§ **Prompt**: Each line below that contains the word "globe" is to be counted; give only the final number.

§ **Record set**:
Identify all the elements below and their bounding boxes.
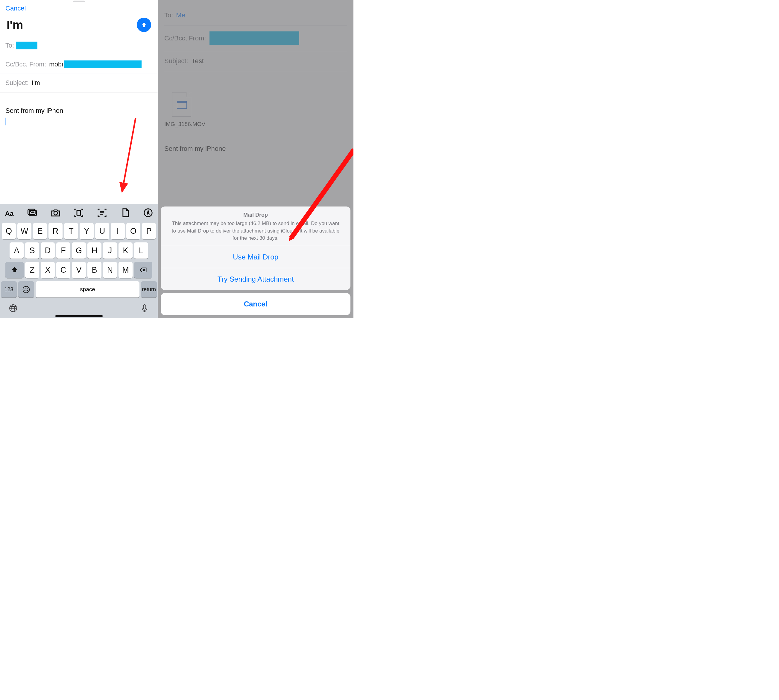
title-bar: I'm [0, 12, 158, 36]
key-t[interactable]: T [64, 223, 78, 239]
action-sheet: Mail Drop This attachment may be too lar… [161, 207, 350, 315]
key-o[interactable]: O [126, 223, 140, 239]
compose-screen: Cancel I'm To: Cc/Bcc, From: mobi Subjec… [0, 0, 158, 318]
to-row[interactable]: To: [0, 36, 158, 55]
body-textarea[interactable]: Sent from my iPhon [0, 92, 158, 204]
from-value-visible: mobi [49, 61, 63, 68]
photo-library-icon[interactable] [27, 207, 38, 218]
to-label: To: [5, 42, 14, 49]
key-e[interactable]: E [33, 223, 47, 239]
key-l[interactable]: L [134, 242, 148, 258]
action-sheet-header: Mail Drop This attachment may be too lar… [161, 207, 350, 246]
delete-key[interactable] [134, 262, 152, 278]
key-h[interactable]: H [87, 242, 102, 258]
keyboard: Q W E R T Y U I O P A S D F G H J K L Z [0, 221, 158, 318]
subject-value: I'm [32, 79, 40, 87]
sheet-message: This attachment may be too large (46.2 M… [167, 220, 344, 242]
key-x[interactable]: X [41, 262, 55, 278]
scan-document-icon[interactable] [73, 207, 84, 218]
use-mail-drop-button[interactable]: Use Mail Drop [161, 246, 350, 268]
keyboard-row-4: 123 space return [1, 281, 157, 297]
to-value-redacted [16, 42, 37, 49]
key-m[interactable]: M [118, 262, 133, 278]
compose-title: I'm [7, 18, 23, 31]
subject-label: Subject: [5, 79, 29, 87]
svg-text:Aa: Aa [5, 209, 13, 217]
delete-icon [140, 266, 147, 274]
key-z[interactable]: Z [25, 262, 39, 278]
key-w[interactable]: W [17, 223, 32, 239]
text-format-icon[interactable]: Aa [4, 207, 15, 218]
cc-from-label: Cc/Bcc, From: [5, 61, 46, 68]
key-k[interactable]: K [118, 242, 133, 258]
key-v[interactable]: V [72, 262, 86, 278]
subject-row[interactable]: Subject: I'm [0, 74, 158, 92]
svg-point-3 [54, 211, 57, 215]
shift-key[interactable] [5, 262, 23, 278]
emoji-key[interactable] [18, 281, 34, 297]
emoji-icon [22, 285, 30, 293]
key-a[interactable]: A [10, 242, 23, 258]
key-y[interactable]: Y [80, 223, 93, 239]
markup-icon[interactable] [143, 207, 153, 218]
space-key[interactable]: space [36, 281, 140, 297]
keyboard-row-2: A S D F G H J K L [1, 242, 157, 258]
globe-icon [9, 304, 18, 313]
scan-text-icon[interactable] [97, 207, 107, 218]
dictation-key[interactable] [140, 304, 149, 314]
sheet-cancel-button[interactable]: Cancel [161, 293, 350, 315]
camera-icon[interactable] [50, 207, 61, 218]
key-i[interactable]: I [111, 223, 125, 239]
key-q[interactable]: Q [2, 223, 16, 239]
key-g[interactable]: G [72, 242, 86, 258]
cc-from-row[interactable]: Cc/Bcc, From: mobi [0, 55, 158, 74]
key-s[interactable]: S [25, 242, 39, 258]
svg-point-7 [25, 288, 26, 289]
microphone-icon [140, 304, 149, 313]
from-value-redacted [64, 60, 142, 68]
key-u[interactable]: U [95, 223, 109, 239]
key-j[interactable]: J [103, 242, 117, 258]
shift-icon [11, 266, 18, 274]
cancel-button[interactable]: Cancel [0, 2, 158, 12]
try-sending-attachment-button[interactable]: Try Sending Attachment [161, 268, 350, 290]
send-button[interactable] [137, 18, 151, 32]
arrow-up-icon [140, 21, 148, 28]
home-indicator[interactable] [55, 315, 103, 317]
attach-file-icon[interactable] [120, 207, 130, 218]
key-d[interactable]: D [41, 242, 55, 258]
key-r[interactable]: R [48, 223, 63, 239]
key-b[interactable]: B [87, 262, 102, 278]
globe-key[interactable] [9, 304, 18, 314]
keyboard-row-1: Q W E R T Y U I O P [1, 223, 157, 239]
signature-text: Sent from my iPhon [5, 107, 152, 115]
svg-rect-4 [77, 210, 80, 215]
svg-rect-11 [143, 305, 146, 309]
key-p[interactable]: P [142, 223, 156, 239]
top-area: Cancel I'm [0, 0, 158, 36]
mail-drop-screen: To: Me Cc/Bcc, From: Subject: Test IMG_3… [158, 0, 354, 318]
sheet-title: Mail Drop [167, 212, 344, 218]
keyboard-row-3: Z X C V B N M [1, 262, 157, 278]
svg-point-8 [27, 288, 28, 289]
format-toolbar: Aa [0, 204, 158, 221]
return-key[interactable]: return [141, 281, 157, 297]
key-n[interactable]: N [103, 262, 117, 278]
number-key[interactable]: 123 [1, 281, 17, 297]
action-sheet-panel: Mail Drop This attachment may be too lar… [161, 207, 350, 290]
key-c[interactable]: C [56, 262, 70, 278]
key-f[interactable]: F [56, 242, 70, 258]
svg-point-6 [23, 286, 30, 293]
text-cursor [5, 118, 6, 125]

§ **Result for this exercise**: 2